72. A method of treating a cancer having heterogeneous antigen expression in a subject, the method comprising administering to the subject an immune cell comprising (i) a CAR comprising an extracellular target-binding domain; and (ii) BiTE, wherein the immune cell is optionally selected from the immune cells of any one of claims 1, 33, 34, 60, and 61.
73. The method of claim 72, wherein the cancer is glioblastoma, prostate cancer, lung cancer, pancreatic cancer, lymphoma, or myeloma.
74. The method of claim 72, wherein the cancer comprises cells expressing one or more of the group consisting of EGFR, EGFRvIII, CD19, PSMA, PSCA, IL-13 Ra 2, EphA1, Her2, mesothelin, MUC1, and MUC 16.

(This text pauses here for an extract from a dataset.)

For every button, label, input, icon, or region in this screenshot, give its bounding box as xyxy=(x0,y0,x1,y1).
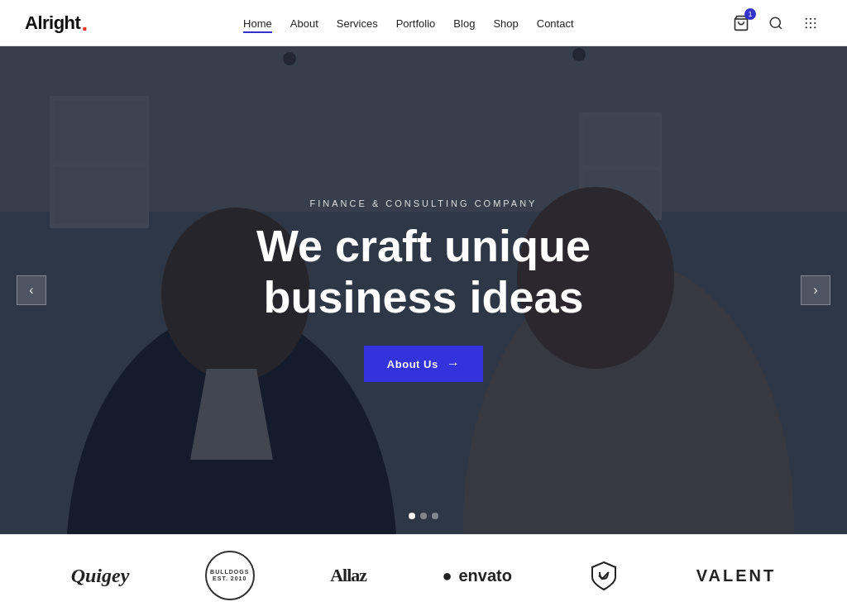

75. A CAR T cell comprising a heterologous nucleic acid molecule, wherein the heterologous nucleic acid molecule comprises:
(a) a first polynucleotide encoding a CAR, the CAR comprising an extracellular antigen-binding domain, a transmembrane domain, and an intracellular signaling domain; and
(b) a second polynucleotide encoding a therapeutic agent.
76. The CAR T cell of claim 75, wherein the therapeutic agent comprises an antibody agent.
77. The CAR T cell of claim 76, wherein the antibody reagent comprises a single chain antibody or a single domain antibody.
78. The CAR T cell of claim 76, wherein the antibody agent comprises a bispecific antibody agent.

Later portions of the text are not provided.